### Required work
The answer should be the records below, word for word, with every image left out.

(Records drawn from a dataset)
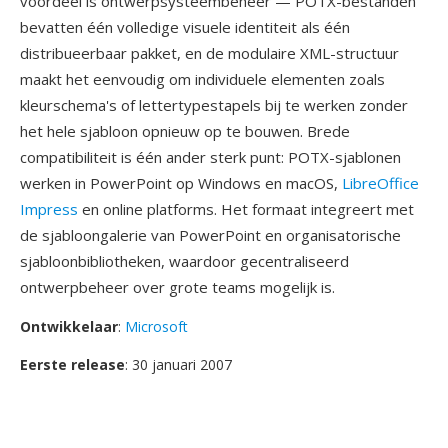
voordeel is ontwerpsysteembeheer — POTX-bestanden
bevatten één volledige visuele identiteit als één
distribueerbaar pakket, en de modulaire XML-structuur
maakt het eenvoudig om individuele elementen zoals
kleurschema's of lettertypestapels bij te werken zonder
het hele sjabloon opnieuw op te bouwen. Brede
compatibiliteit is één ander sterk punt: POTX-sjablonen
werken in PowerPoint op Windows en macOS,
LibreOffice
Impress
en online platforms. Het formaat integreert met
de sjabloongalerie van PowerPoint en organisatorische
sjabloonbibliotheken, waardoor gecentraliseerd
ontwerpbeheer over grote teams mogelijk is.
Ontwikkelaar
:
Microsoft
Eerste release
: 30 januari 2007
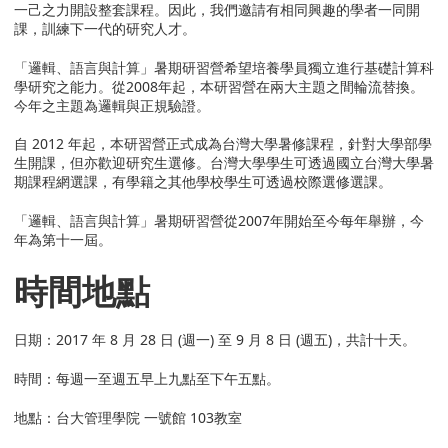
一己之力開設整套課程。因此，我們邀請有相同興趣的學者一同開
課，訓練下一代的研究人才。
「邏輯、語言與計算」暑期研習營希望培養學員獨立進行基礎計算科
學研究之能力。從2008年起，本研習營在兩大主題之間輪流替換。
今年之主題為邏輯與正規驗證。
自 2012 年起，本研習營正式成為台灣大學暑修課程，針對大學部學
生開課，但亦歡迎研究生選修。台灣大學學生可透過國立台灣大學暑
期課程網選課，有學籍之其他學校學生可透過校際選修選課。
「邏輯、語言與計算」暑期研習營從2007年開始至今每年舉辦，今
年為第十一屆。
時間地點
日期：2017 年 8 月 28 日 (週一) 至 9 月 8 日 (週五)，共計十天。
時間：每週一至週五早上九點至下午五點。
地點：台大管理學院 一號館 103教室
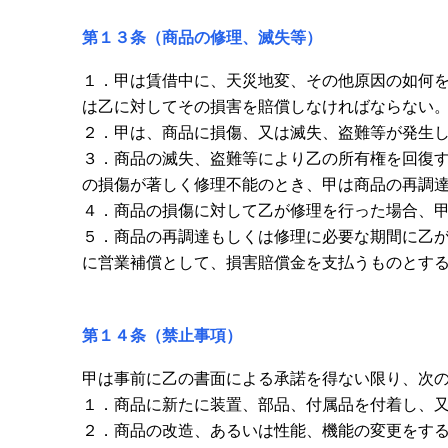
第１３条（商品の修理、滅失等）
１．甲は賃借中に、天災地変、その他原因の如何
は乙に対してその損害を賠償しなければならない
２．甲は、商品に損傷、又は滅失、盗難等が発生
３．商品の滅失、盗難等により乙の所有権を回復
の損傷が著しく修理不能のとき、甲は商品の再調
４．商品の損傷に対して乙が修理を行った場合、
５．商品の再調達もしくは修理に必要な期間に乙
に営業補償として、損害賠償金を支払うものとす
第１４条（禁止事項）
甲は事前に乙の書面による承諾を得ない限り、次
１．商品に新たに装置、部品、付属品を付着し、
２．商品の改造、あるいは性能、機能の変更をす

### Exercise solution
voordeel is ontwerpsysteembeheer — POTX-bestanden
bevatten één volledige visuele identiteit als één
distribueerbaar pakket, en de modulaire XML-structuur
maakt het eenvoudig om individuele elementen zoals
kleurschema's of lettertypestapels bij te werken zonder
het hele sjabloon opnieuw op te bouwen. Brede
compatibiliteit is één ander sterk punt: POTX-sjablonen
werken in PowerPoint op Windows en macOS,
LibreOffice
Impress
en online platforms. Het formaat integreert met
de sjabloongalerie van PowerPoint en organisatorische
sjabloonbibliotheken, waardoor gecentraliseerd
ontwerpbeheer over grote teams mogelijk is.
Ontwikkelaar
:
Microsoft
Eerste release
: 30 januari 2007
一己之力開設整套課程。因此，我們邀請有相同興趣的學者一同開
課，訓練下一代的研究人才。
「邏輯、語言與計算」暑期研習營希望培養學員獨立進行基礎計算科
學研究之能力。從2008年起，本研習營在兩大主題之間輪流替換。
今年之主題為邏輯與正規驗證。
自 2012 年起，本研習營正式成為台灣大學暑修課程，針對大學部學
生開課，但亦歡迎研究生選修。台灣大學學生可透過國立台灣大學暑
期課程網選課，有學籍之其他學校學生可透過校際選修選課。
「邏輯、語言與計算」暑期研習營從2007年開始至今每年舉辦，今
年為第十一屆。
時間地點
日期：2017 年 8 月 28 日 (週一) 至 9 月 8 日 (週五)，共計十天。
時間：每週一至週五早上九點至下午五點。
地點：台大管理學院 一號館 103教室
第１３条（商品の修理、滅失等）
１．甲は賃借中に、天災地変、その他原因の如何
は乙に対してその損害を賠償しなければならない
２．甲は、商品に損傷、又は滅失、盗難等が発生
３．商品の滅失、盗難等により乙の所有権を回復
の損傷が著しく修理不能のとき、甲は商品の再調
４．商品の損傷に対して乙が修理を行った場合、
５．商品の再調達もしくは修理に必要な期間に乙
に営業補償として、損害賠償金を支払うものとす
第１４条（禁止事項）
甲は事前に乙の書面による承諾を得ない限り、次
１．商品に新たに装置、部品、付属品を付着し、
２．商品の改造、あるいは性能、機能の変更をす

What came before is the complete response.